§ **Stored data entries**
· · · · ·

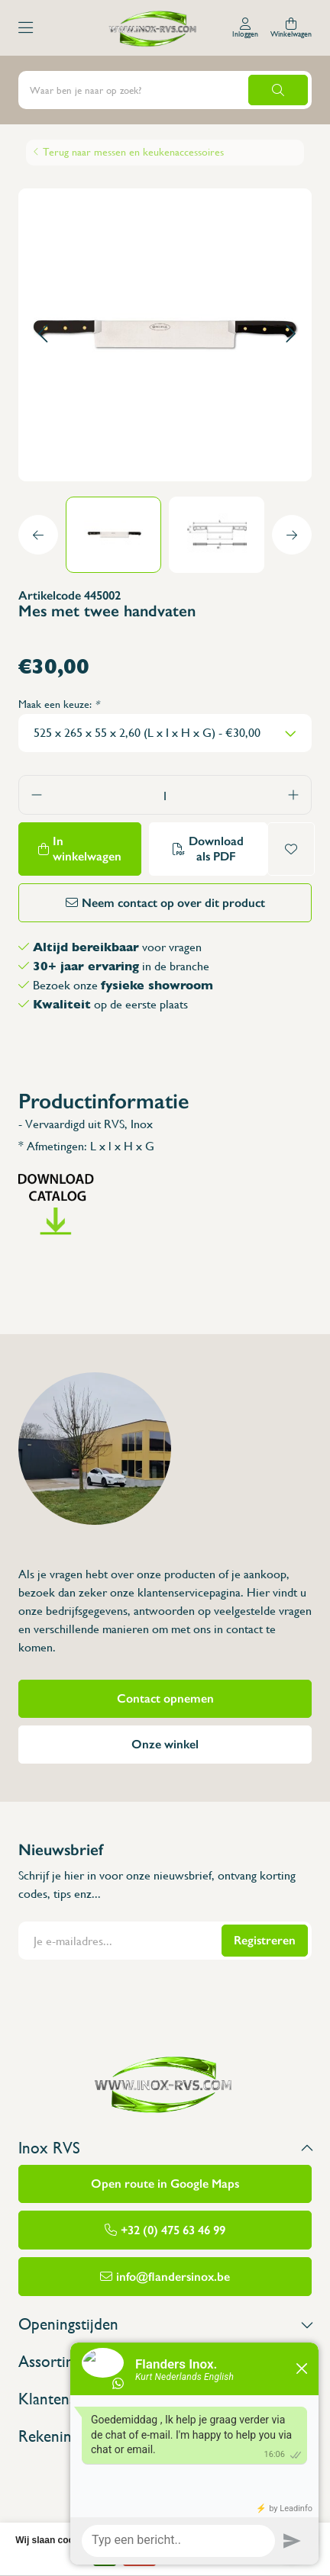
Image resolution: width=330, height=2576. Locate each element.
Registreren (265, 1940)
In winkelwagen (87, 848)
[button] (42, 334)
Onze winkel (165, 1744)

· · · · ·

§ **The problem**
Repeat the data verbatim, excluding all pictures.

§ **Result**
Image resolution: width=330, height=2576. Locate each element.
Registreren (265, 1940)
In winkelwagen (87, 848)
[button] (42, 334)
Onze winkel (165, 1744)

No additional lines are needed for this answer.